• DIRECTIONS
Each line of the listing where the string "element" appears is to be identified and copied.

##########

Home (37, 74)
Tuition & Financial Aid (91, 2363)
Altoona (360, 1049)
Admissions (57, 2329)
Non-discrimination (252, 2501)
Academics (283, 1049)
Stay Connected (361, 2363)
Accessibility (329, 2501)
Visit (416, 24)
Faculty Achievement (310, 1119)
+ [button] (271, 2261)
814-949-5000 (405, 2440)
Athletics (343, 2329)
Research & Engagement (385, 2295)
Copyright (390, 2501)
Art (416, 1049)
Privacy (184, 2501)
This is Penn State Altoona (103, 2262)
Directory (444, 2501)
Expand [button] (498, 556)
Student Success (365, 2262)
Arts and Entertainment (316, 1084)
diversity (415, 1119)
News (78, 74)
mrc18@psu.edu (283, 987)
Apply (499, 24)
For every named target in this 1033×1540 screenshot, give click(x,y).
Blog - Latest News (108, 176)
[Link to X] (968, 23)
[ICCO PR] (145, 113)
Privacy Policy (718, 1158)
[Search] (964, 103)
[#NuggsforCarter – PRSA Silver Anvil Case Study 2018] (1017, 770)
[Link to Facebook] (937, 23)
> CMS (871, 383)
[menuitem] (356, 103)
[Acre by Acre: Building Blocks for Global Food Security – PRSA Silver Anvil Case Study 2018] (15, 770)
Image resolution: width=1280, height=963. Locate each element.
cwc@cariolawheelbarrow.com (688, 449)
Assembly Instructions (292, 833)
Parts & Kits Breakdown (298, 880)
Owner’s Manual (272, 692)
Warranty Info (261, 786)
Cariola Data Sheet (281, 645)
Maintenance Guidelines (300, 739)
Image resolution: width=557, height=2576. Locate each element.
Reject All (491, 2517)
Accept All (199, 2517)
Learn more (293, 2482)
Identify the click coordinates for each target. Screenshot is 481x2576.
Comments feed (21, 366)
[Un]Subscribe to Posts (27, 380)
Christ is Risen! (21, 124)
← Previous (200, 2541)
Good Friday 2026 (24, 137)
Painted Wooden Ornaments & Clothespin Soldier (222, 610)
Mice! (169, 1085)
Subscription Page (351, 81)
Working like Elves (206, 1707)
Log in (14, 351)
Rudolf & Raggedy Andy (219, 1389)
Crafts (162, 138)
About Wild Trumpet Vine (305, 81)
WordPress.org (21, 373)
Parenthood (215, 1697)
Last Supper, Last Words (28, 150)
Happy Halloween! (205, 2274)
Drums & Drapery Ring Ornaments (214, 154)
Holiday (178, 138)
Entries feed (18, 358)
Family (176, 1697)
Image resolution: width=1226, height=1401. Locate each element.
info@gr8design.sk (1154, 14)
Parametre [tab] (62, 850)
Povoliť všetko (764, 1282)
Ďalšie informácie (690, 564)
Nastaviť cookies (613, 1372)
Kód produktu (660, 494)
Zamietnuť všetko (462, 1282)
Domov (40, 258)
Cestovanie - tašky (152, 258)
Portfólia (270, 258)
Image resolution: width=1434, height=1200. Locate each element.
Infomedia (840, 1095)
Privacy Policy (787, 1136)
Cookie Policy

##########

• RESULT
Image resolution: width=1280, height=963. Locate each element.
Image resolution: width=557, height=2576. Locate each element.
Image resolution: width=1226, height=1401. Locate each element.
Image resolution: width=1434, height=1200. Locate each element.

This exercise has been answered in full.